Maintenant, je ne peux m’empêcher de me questionner sur le deuxième entretien concernant cette personne; c’est à dire que j’ai bien compris que le fil conducteur est la problématique de la cliente ( ici chercher pourquoi cette culpabilité), mais qu’est-ce que pourrait dire le thérapeute lors du deuxième entretien ?
Faut-il dans ce cas, se baser sur ce qu’à vécu la cliente depuis la dernière rencontre et les problématiques qu’elle a rencontrées ? Ce qui ferait donc un accompagnement plutôt centré sur le présent ou le passé très immédiat ?
Puisque la relation d’aide est basée sur l’écoute, est-ce que le client qui dirige la conversation (par là je veux dire que si le client par exemple, souhaite parler de son passé, de son enfance, le laisse-t-on prendre cette direction sans forcément parler du présent ? pas à chaque fois mais par exemple sur 1 séance ?)
Si la personne souhaite se confier (un peu comme « vider son sac ») mais que le lien avec sa problématique n’est pas franc, la laisse-t-on faire sans rediriger la conversation ?
Et si une fois que la cliente trouve la cause de cette culpabilité (ici certainement liée à la relation avec son père et la peur de décevoir) mais n’arrive pas à mettre en place des changements pour aller mieux (sans pour autant qu’il y ait un bénéfice secondaire) et ne se sent pas mieux, que faire ? Doit-on en déduire que l’accompagnement ne lui correspond pas ?

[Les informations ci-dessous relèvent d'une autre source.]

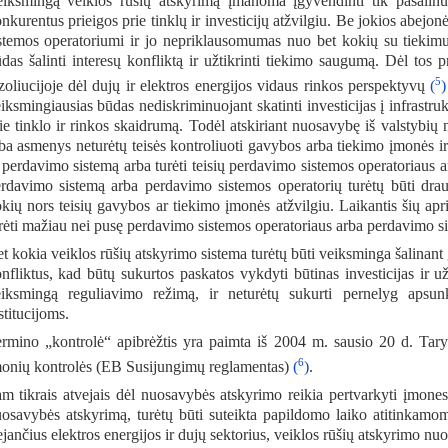
iksmingą veiklos rūšių atskyrimą įmanoma įgyvendinti tik pašalinus
nkurentus prieigos prie tinklų ir investicijų atžvilgiu. Be jokios abejo
stemos operatoriumi ir jo nepriklausomumas nuo bet kokių su tiekimu 
das šalinti interesų konfliktą ir užtikrinti tiekimo saugumą. Dėl tos
5
zoliucijoje dėl dujų ir elektros energijos vidaus rinkos perspektyvų
(
)
iksmingiausias būdas nediskriminuojant skatinti investicijas į infrastru
ie tinklo ir rinkos skaidrumą. Todėl atskiriant nuosavybę iš valstybių n
ba asmenys neturėtų teisės kontroliuoti gavybos arba tiekimo įmonės i
 perdavimo sistemą arba turėti teisių perdavimo sistemos operatoriaus ar
rdavimo sistemą arba perdavimo sistemos operatorių turėtų būti drau
kių nors teisių gavybos ar tiekimo įmonės atžvilgiu. Laikantis šių ap
rėti mažiau nei pusę perdavimo sistemos operatoriaus arba perdavimo si
t kokia veiklos rūšių atskyrimo sistema turėtų būti veiksminga šalinant 
nfliktus, kad būtų sukurtos paskatos vykdyti būtinas investicijas ir u
iksmingą reguliavimo režimą, ir neturėtų sukurti pernelyg apsun
stitucijoms.
rmino „kontrolė“ apibrėžtis yra paimta iš 2004 m. sausio 20 d. Tar
6
onių kontrolės (EB Susijungimų reglamentas)
(
)
.
m tikrais atvejais dėl nuosavybės atskyrimo reikia pertvarkyti įmone
osavybės atskyrimą, turėtų būti suteikta papildomo laiko atitinkamoms 
ejančius elektros energijos ir dujų sektorius, veiklos rūšių atskyrimo nu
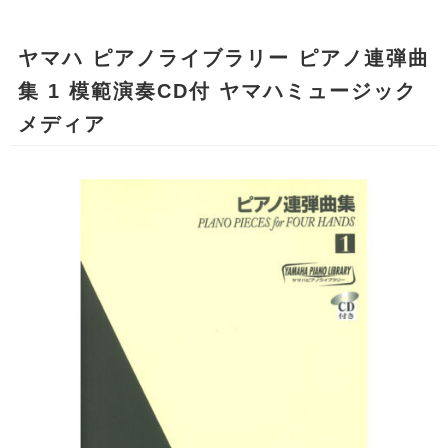
ヤマハ ピアノライブラリー ピアノ連弾曲
集 1 模範演奏CD付 ヤマハミュージック
メディア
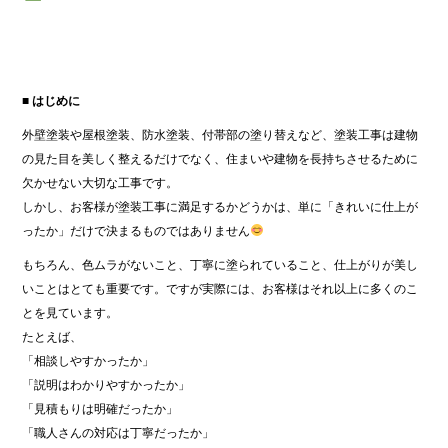
■ はじめに
外壁塗装や屋根塗装、防水塗装、付帯部の塗り替えなど、塗装工事は建物
の見た目を美しく整えるだけでなく、住まいや建物を長持ちさせるために
欠かせない大切な工事です。
しかし、お客様が塗装工事に満足するかどうかは、単に「きれいに仕上が
ったか」だけで決まるものではありません
もちろん、色ムラがないこと、丁寧に塗られていること、仕上がりが美し
いことはとても重要です。ですが実際には、お客様はそれ以上に多くのこ
とを見ています。
たとえば、
「相談しやすかったか」
「説明はわかりやすかったか」
「見積もりは明確だったか」
「職人さんの対応は丁寧だったか」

Je ne sais pas si je suis très explicite dans mes demandes mais mon cerveau bloque complètement sur cet éventuel deuxième entretien !
Merci d’avance,
Céline
2 avril 2020 à 15 h 09 min #11115Bonjour Céline,
Merci pour votre retour sur la vidéo. Je comprends vos inquiétudes quant à ce deuxième entretien et c’est tout à fait normal. Pour vous faire une confidence, je pense que cette crainte touche aussi beaucoup de psychologues dans leurs débuts. Il faut se laisser aller à la rencontre avec l’autre pour éviter de vouloir à tout prix remplir l’espace de peur de ne pas « savoir quoi dire ».
Souvent, lors de mon 2ème entretien, je demande comment les gens vont depuis notre dernière rencontre. Après un premier entretien chez le psy, il arrive souvent que des choses se passent dans l’environnement de la personne. Si cette dernière en a parlé autour d’elle, c’est souvent l’occasion d’apprendre des choses (sa mère lui a parlé de consultation chez le psy petite, son père a parlé de la dépression de sa propre mère, elle a appris que sa meilleure amie voyait également un psy…). C’est ensuite l’occasion de lui demander ce qu’il s’est passé depuis dans sa vie, si par rapport à ce qu’on a abordé dans la séance, il y a d’autres choses qui lui semblent importantes et qu’elle aimerait aborder. Puis si on a du temps, on peut revenir sur des points abordés la dernière fois, au thérapeute de voir ce qui peut être pertinent ou parler de nouveaux thèmes (sa relation aux autres petite, son lien à des personnes importantes pour elle dans le passé, des grands parents…)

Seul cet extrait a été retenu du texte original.